*Task brief:* From the line containing "pilotes karting (231, 314)" to the line containing "プライバシーポリシー (239, 2387)" in the records below, set down every line exactly as it stands, both ends included, and skip the pictures.

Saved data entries
+++

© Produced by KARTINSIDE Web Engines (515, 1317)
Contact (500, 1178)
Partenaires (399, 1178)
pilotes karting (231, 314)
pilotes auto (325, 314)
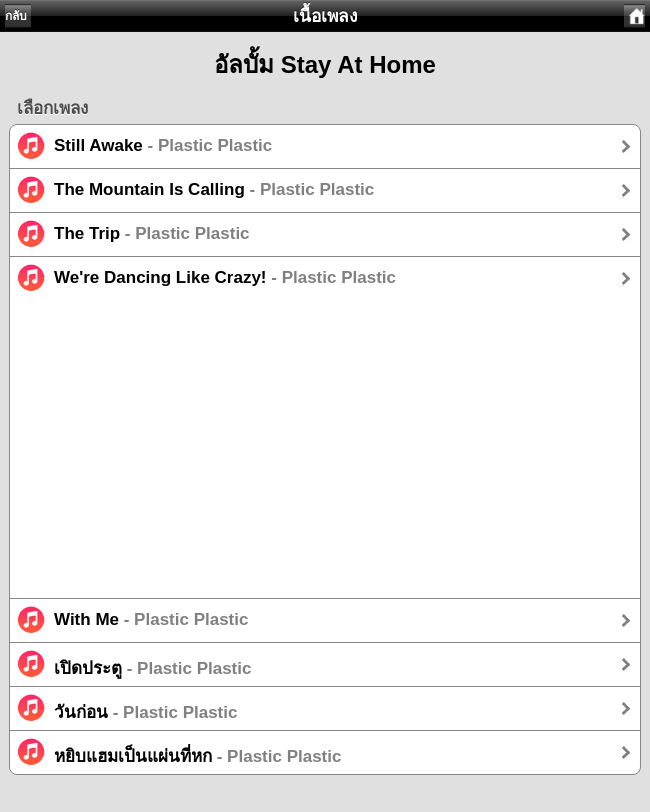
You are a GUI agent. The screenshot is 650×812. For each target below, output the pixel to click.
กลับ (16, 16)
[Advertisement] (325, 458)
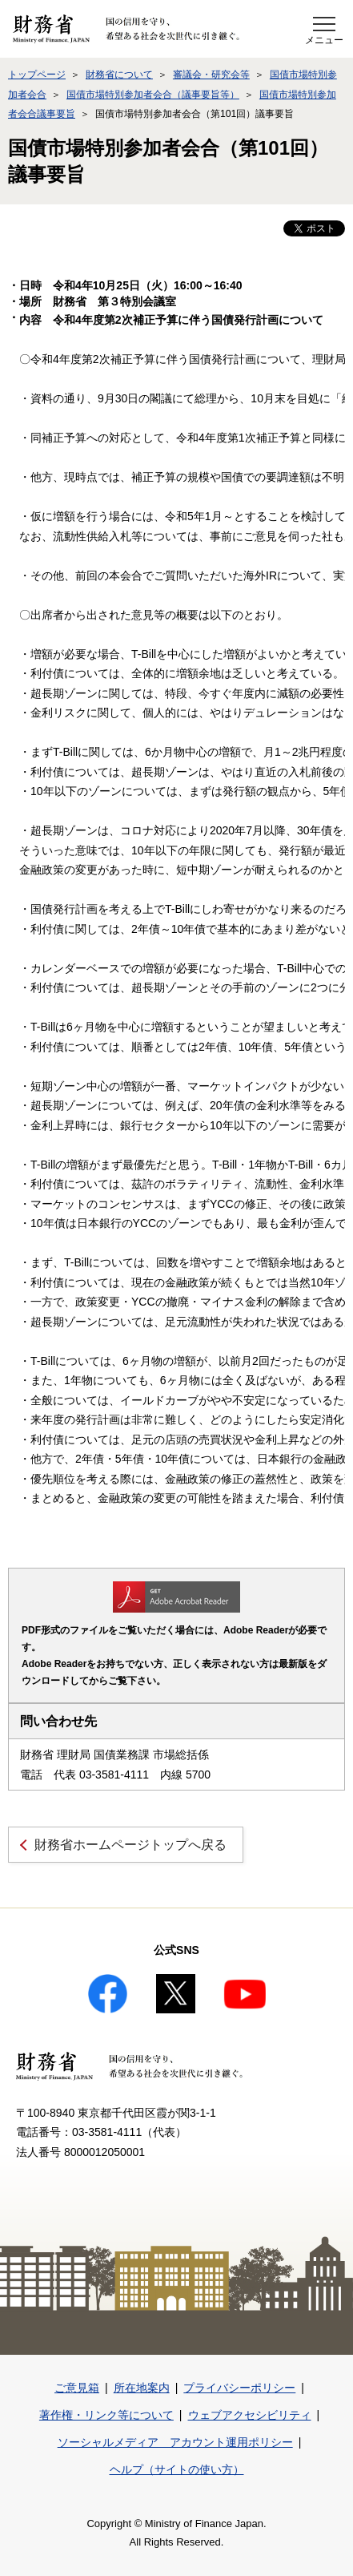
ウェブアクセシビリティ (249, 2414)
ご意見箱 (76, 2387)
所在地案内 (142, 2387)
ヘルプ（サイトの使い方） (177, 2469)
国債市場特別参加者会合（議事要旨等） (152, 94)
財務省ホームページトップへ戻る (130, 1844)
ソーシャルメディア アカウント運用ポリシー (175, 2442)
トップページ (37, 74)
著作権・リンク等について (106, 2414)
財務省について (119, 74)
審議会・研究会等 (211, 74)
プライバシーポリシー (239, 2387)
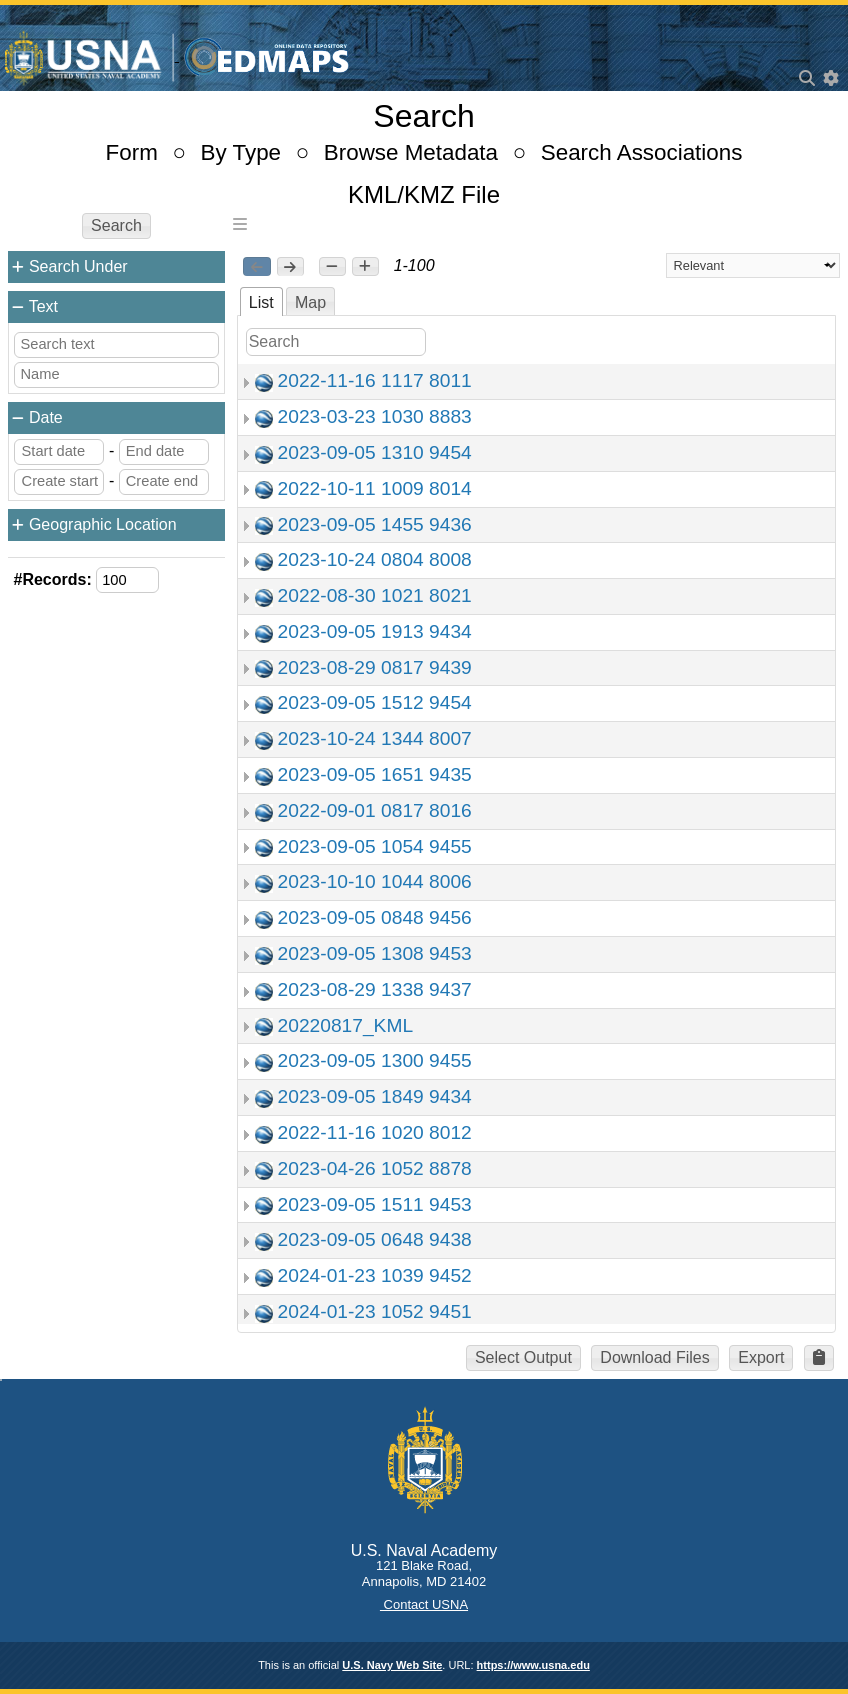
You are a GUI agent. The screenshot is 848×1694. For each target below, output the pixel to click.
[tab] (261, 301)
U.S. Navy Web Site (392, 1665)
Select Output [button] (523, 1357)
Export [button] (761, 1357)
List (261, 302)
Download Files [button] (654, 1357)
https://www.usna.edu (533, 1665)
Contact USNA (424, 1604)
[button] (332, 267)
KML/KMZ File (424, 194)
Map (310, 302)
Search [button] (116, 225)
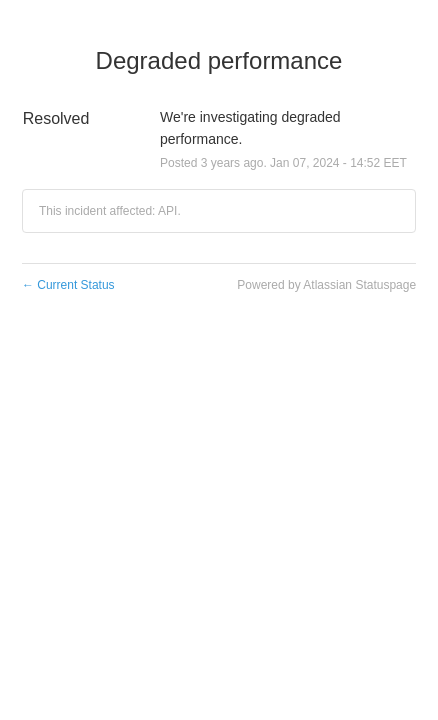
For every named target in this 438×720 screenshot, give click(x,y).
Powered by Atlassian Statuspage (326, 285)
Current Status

+++

*Answer space:*
pilotes karting (231, 314)
pilotes auto (325, 314)
You are a GUI agent. The screenshot is 650×812. For each target below, output the pixel to click.
กลับ (16, 16)
[Advertisement] (325, 458)
ウェブアクセシビリティ (249, 2414)
ご意見箱 (76, 2387)
所在地案内 (142, 2387)
ヘルプ（サイトの使い方） (177, 2469)
国債市場特別参加者会合（議事要旨等） (152, 94)
財務省ホームページトップへ戻る (130, 1844)
ソーシャルメディア アカウント運用ポリシー (175, 2442)
トップページ (37, 74)
著作権・リンク等について (106, 2414)
財務省について (119, 74)
審議会・研究会等 (211, 74)
プライバシーポリシー (239, 2387)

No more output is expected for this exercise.